Several weeks later we expected to receive notification regarding one of his scans but the details never arrived so in light of the earlier confusion we proceeded to chase up the appointment.

What transpires is that our appointment had gone to the parents of the other baby Jones in Peterborough. (We trust they also realised the error and didn't make the 90 mile trip to attend our son's appointment).

So now we're trying to unravel exactly what happened.

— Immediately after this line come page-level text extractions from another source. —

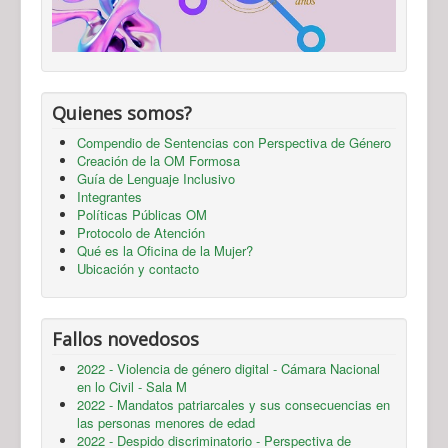
Quienes somos?
Compendio de Sentencias con Perspectiva de Género
Creación de la OM Formosa
Guía de Lenguaje Inclusivo
Integrantes
Políticas Públicas OM
Protocolo de Atención
Qué es la Oficina de la Mujer?
Ubicación y contacto
Fallos novedosos
2022 - Violencia de género digital - Cámara Nacional
en lo Civil - Sala M
2022 - Mandatos patriarcales y sus consecuencias en
las personas menores de edad
2022 - Despido discriminatorio - Perspectiva de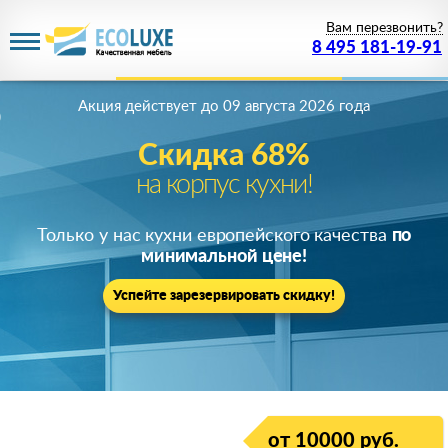
Вам перезвонить?
8 495 181-19-91
Акция действует
до 09 августа 2026 года
Скидка 68%
на корпус кухни!
Только у нас кухни европейского качества
по
минимальной цене!
Успейте зарезервировать скидку!
от 10000 руб.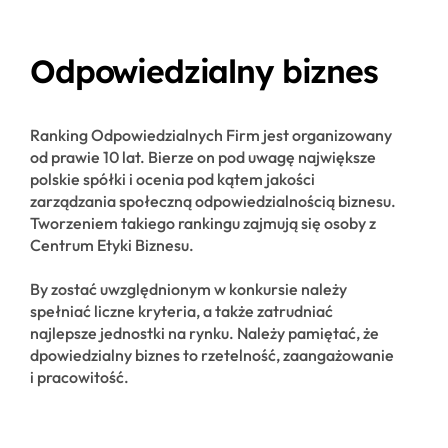
Odpowiedzialny biznes
Ranking Odpowiedzialnych Firm jest organizowany
od prawie 10 lat. Bierze on pod uwagę największe
polskie spółki i ocenia pod kątem jakości
zarządzania społeczną odpowiedzialnością biznesu.
Tworzeniem takiego rankingu zajmują się osoby z
Centrum Etyki Biznesu.
By zostać uwzględnionym w konkursie należy
spełniać liczne kryteria, a także zatrudniać
najlepsze jednostki na rynku. Należy pamiętać, że
dpowiedzialny biznes to rzetelność, zaangażowanie
i pracowitość.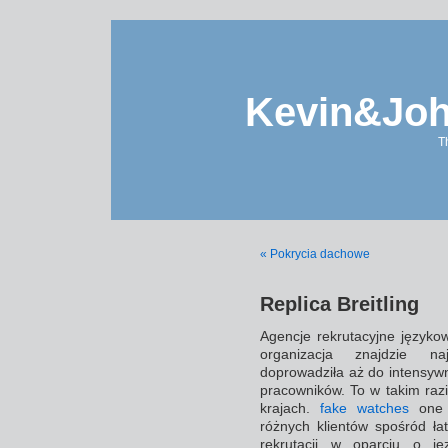
Kevin&Jo
T
« Pokrycia dachowe
Replica Breitling
Agencje rekrutacyjne języko
organizacja znajdzie naj
doprowadziła aż do intensywn
pracowników. To w takim razi
krajach.
fake watches
one z
różnych klientów spośród ła
rekrutacji w oparciu o ję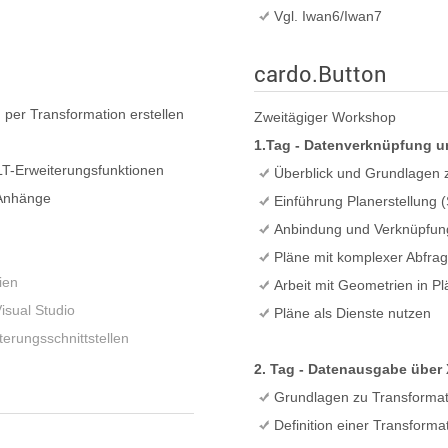
Vgl. Iwan6/Iwan7
cardo.Button
 per Transformation erstellen
Zweitägiger Workshop
1.Tag - Datenverknüpfung u
LT-Erweiterungsfunktionen
Überblick und Grundlagen 
-Anhänge
Einführung Planerstellung 
Anbindung und Verknüpfun
Pläne mit komplexer Abfra
ien
Arbeit mit Geometrien in P
sual Studio
Pläne als Dienste nutzen
erungsschnittstellen
2. Tag - Datenausgabe über
Grundlagen zu Transformat
Definition einer Transforma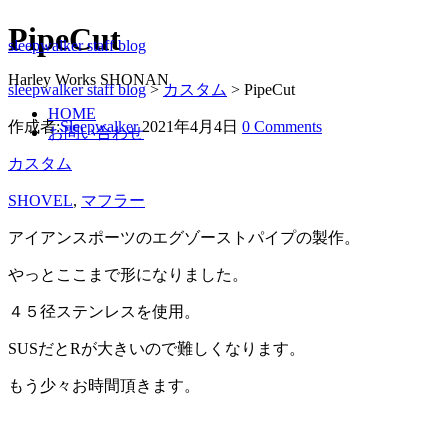
PipeCut
sleepwalker staff blog
Harley Works SHONAN
sleepwalker staff blog
>
カスタム
>
PipeCut
HOME
作成者:
Sleepwalker
2021年4月4日
0 Comments
お問い合わせ
カスタム
SHOVEL
,
マフラー
アイアンスポーツのエグゾーストパイプの製作。
やっとここまで形になりました。
４５径ステンレスを使用。
SUSだとRが大きいので難しくなります。
もう少々お時間頂きます。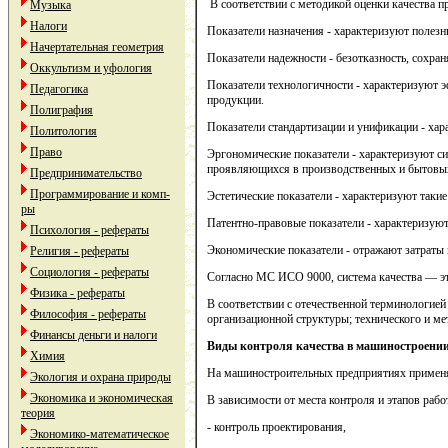
В соответствии с методикой оценки качества п
Музыка
Налоги
Показатели назначения - характеризуют полезн
Начертательная геометрия
Показатели надежности - безотказность, сохран
Оккультизм и уфология
Показатели технологичности - характеризуют 
Педагогика
продукции.
Полиграфия
Показатели стандартизации и унификации - хар
Политология
Право
Эргономические показатели - характеризуют си
проявляющихся в производственных и бытовых
Предпринимательство
Программирование и комп-
Эстетические показатели - характеризуют такие 
ры
Патентно-правовые показатели - характеризуют
Психология - рефераты
Экономические показатели - отражают затраты 
Религия - рефераты
Социология - рефераты
Согласно МС ИСО 9000, система качества — эт
Физика - рефераты
В соответствии с отечественной терминологией
Философия - рефераты
организационной структуры; технического и ме
Финансы деньги и налоги
Виды контроля качества в машиностроени
Химия
На машиностроительных предприятиях применя
Экология и охрана природы
Экономика и экономическая
В зависимости от места контроля и этапов рабо
теория
- контроль проектирования,
Экономико-математическое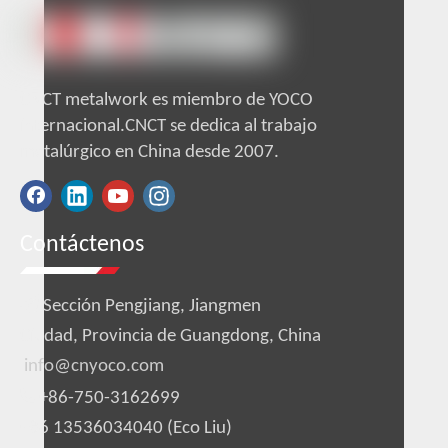
CNCT metalwork es miembro de YOCO
internacional.CNCT se dedica al trabajo
metalúrgico en China desde 2007.
Contáctenos

Sección Pengjiang, Jiangmen
Ciudad, Provincia de Guangdong, China
info@cnyoco.com

+86-750-3162699
+86 13536034040 (Eco Liu)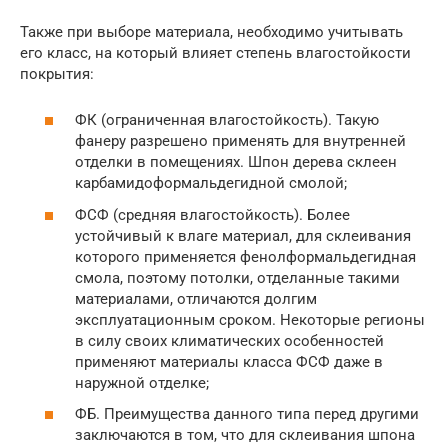
Также при выборе материала, необходимо учитывать
его класс, на который влияет степень влагостойкости
покрытия:
ФК (ограниченная влагостойкость). Такую
фанеру разрешено применять для внутренней
отделки в помещениях. Шпон дерева склеен
карбамидоформальдегидной смолой;
ФСФ (средняя влагостойкость). Более
устойчивый к влаге материал, для склеивания
которого применяется фенолформальдегидная
смола, поэтому потолки, отделанные такими
материалами, отличаются долгим
эксплуатационным сроком. Некоторые регионы
в силу своих климатических особенностей
применяют материалы класса ФСФ даже в
наружной отделке;
ФБ. Преимущества данного типа перед другими
заключаются в том, что для склеивания шпона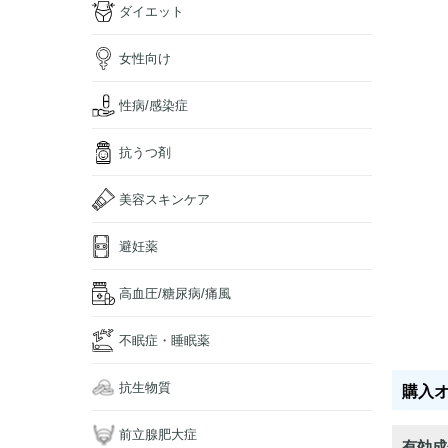
ダイエット
女性向け
性病/感染症
抗うつ剤
美容スキンケア
避妊薬
高血圧/糖尿病/痛風
不眠症・睡眠薬
抗生物質
購入
前立腺肥大症
有効成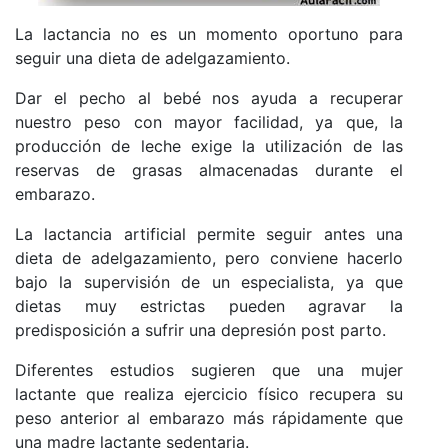
La lactancia no es un momento oportuno para
seguir una dieta de adelgazamiento.
Dar el pecho al bebé nos ayuda a recuperar
nuestro peso con mayor facilidad, ya que, la
producción de leche exige la utilización de las
reservas de grasas almacenadas durante el
embarazo.
La lactancia artificial permite seguir antes una
dieta de adelgazamiento, pero conviene hacerlo
bajo la supervisión de un especialista, ya que
dietas muy estrictas pueden agravar la
predisposición a sufrir una depresión post parto.
Diferentes estudios sugieren que una mujer
lactante que realiza ejercicio físico recupera su
peso anterior al embarazo más rápidamente que
una madre lactante sedentaria.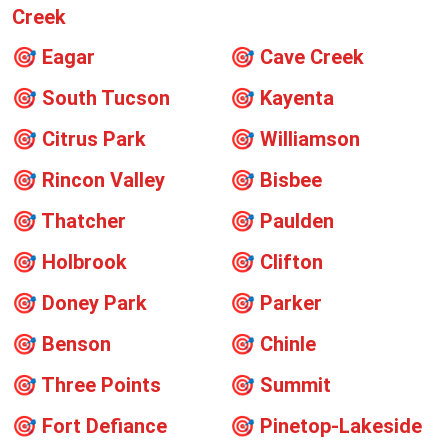
Creek
🎯
Eagar
🎯
Cave Creek
🎯
South Tucson
🎯
Kayenta
🎯
Citrus Park
🎯
Williamson
🎯
Rincon Valley
🎯
Bisbee
🎯
Thatcher
🎯
Paulden
🎯
Holbrook
🎯
Clifton
🎯
Doney Park
🎯
Parker
🎯
Benson
🎯
Chinle
🎯
Three Points
🎯
Summit
🎯
Fort Defiance
🎯
Pinetop-Lakeside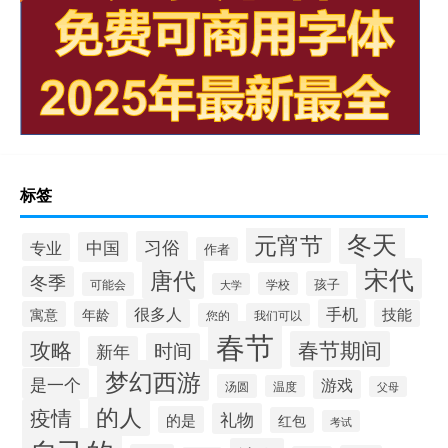
标签
冬天
元宵节
习俗
中国
专业
作者
宋代
唐代
冬季
孩子
可能会
学校
大学
很多人
手机
技能
寓意
年龄
您的
我们可以
春节
攻略
春节期间
时间
新年
梦幻西游
是一个
游戏
汤圆
温度
父母
的人
疫情
礼物
的是
红包
考试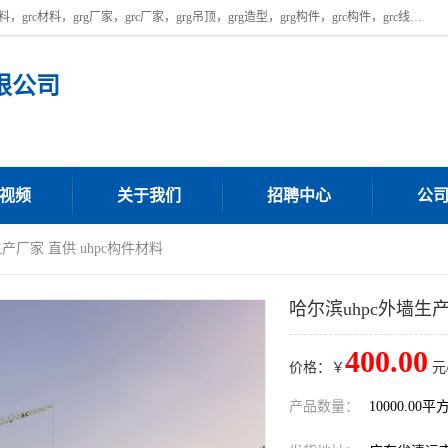
广东饰纪上品建材科技有限公司，主营广东grg厂家,广东grc厂家，grg材料，grc材料，grg厂家，grc厂家，grg吊顶，grg造型，grg构件，grc构件，grc线条，grc构件厂家,，grg材料生产厂家，grg材料定制，uhpc，uhpc厂家，uhpc外墙挂板，uhpc镂空幕墙板，厂房位于广东清远，如果您对我公司的产品服务感兴趣，请联系我们。
限公司
视频
关于我们
招聘中心
公
生产厂家 直供 uhpc构件材料
哈尔滨uhpc外墙生产
400.00
价格：￥
元
产品数量：
10000.00平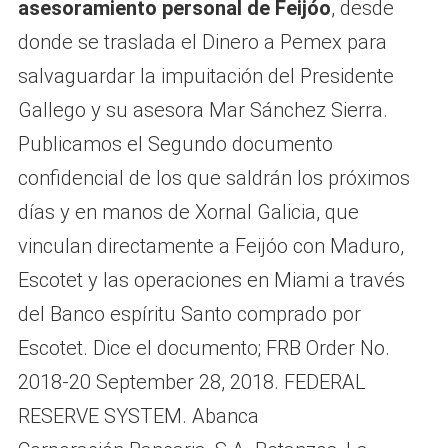
asesoramiento personal de Feijóo
, desde
donde se traslada el Dinero a Pemex para
salvaguardar la impuitación del Presidente
Gallego y su asesora Mar Sánchez Sierra.
Publicamos el Segundo documento
confidencial de los que saldrán los próximos
días y en manos de Xornal Galicia, que
vinculan directamente a Feijóo con Maduro,
Escotet y las operaciones en Miami a través
del Banco espíritu Santo comprado por
Escotet. Dice el documento; FRB Order No.
2018-20 September 28, 2018. FEDERAL
RESERVE SYSTEM. Abanca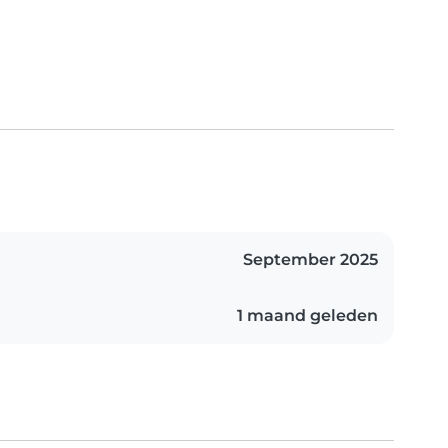
September 2025
1 maand geleden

This is the chain of events so far:

  1. Our son, surname Jones, born 22/04/2009, was recorded on local medical records with unique hospital number
  2. Other child, born 22/04/2009 in hospital 90 miles away with surname Jones
  3. Medical staff use local hospital number to identify our son and then link this number to the NHS unique ID of the other child (we have a computer printout of the first entered record showing local hospital record mapping to a Peterborough address, we didn't spot this at the time)
  4. Our son's local hospital record has the name and address corrected, no longer points to Peterborough address and a new NHS ID issued for our son but this is not updated on the local records
  5. NHS ID of our baby still appears to be incorrectly mapped to Peterborough baby across local medical records in hospital
  6. Hospital staff finally update records to show new (correct) NHS ID
  7. Several weeks elapse and medical staff issue scan instructions against allocated NHS number, appointment sent to Peterborough
  8. Deadline for scan approaches so we chase appointment, discover that the records are still incorrect
  9. Health service promises to resolve issue

What are the implications for this healthcare data quality defect?

Right now, we just don't know how many systems and departments have the wrong details. 

Clearly, changes made in his local records and our paper records failed to adequately filter through the system and perhaps we'll never know if there are departments or systems which still reference our son incorrectly. Such is the problem when data is "mastered" in disparate, silo based systems.

When we registered him with the local GP the secretary had to make an educated guess as to which NHS ID was accurate. I'm sure the parents in Peterborough of their baby Jones are equally concerned.

What is even more alarming is this snippet I found from this post:

"...one group member pointed out that the NHS Number did not prevent patients impersonating others.

She said there had been an incident where an imposter attempting to obtain free NHS treatment had slipped through the system to the point when a blood transfusion was about to be given. A discrepancy between the imposter’s blood group and that of the genuine NHS Number holder alerted staff to the problem."

So, the NHS number is clearly used to hold vital medical information. I'm obviously not a medical specialist but this caused me real alarm knowing that in the event of an emergency, a medical team working off the medical records associated with my son's NHS number could have incorrectly administered medicines based on the wrong blood group or clinical background. 

Clearly there is a major flaw here.

Yes, the staff member should have picked up the fact that the postal region was different to that of the hospital my son was born in but is it really their responsibility? Surely there should be additional measures here to prevent this occurring.

For example, what if another child with the same surname in the same town had been born in the same hospital? 

If the NHS number allocation system is so flawed that it cannot detect a difference in births between two completely different hospitals, with different names, in different towns, 90 miles apart - what is the likelihood of the system allocating the correct NHS ID to two children with the same name, on the same day, in the same hospital?

Clearly, in this case there was no immediate danger to either child but as there is a continued effort to standardise on the unique NHS ID it certainly points to major flaws in the current process.